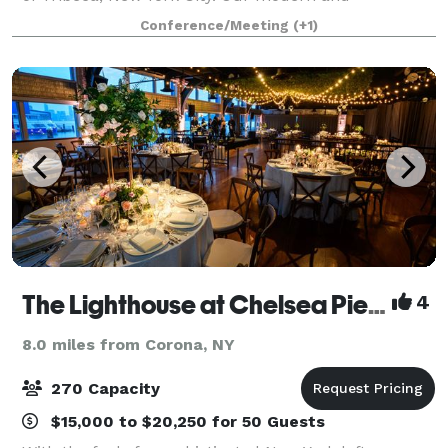
minimalistic interior boasts over-sized windows that
Conference/Meeting
(+1)
offer spectacular 360° city views and create a
The Lighthouse at Chelsea Piers
4
8.0 miles from Corona, NY
270 Capacity
$15,000 to $20,250 for 50 Guests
※
--- WORK REQUEST ---
Without the pictures, write out the listing exactly as it appears above.

--- RESULT OF THE EXERCISE ---
minimalistic interior boasts over-sized windows that
Conference/Meeting
(+1)
offer spectacular 360° city views and create a
The Lighthouse at Chelsea Piers
4
8.0 miles from Corona, NY
270 Capacity
$15,000 to $20,250 for 50 Guests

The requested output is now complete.